Während dies bei Branchen wie Logistik, Luftfahrt, Tourismus oder Finanzdienstleistern durchaus einleuchtet, hatte es Pascal Badiuzzaman schon schwerer. Der 21-Jährige lernt bei Budnikowsky im zweiten Ausbildungsjahr Informatikkaufmann. In der Berufsschule hatte er vom Programm "Go for IT" erfahren: ein dreiwöchiges Auslandspraktikum speziell für Azubis der kaufmännischen IT-Berufe, die in Gastfamilien wohnen und Berufspraxis in ausgewählten Firmen erleben. Das Programm führt in die Länder Nordirland, Spanien und Finnland.
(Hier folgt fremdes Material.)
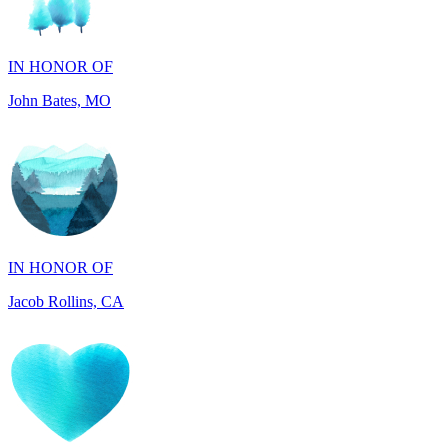
IN HONOR OF
John Bates, MO
IN HONOR OF
Jacob Rollins, CA
IN HONOR OF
Pascal hatte sich für Derry in Nordirland entschieden - nicht unbedingt eines der gängigsten Reiseziele. Ein regelrechter Pionier war er bei Budni jedoch mit seiner Bitte um Freistellung. "Wir haben uns schließlich auf eine zweiwöchige Freistellung geeinigt, und ich habe eine Woche Urlaub investiert", erzählt er.

Diese Investition hat sich gelohnt: "Mein Praktikumsbetrieb war klein. Das Team bestand aus dem Chef, zwei festen und ein paar freien Mitarbeiter", erzählt Pascal, der so von Anfang an voll integriert wurde. "Ich wurde auch schnell im Betrieb allein gelassen, wenn die anderen bei Kunden waren. Das ist schon ein Vertrauensbeweis. So ein IT-Betrieb verfügt schließlich immer über ziemlich teures Equipment", betont er. Das Gefühl, dass man ihn für zuverlässig und kompetent genug hielt, auch allein die Stellung halten zu können, habe sein Selbstwertgefühl deutlich gesteigert, erzählt er. Und natürlich sei auch sein Englisch erheblich besser geworden. Dazu hat sicherlich auch der Sprachkurs beigetragen, der zum "Go for IT"-Konzept gehört.

Die nächsten Ausbildungsjahrgänge könnten es mit einem Ausbildungspraktikum daher leichter haben, denn auch Pascals Ausbilder war vom Resultat des Praktikums angetan. "Nach meiner Rückkehr wurde mir ein Reifeprozess bescheinigt. Mein Selbstbewusstsein sei gestiegen, und im Kundenkontakt bin ich auch besser geworden", erklärt Pascal zufrieden.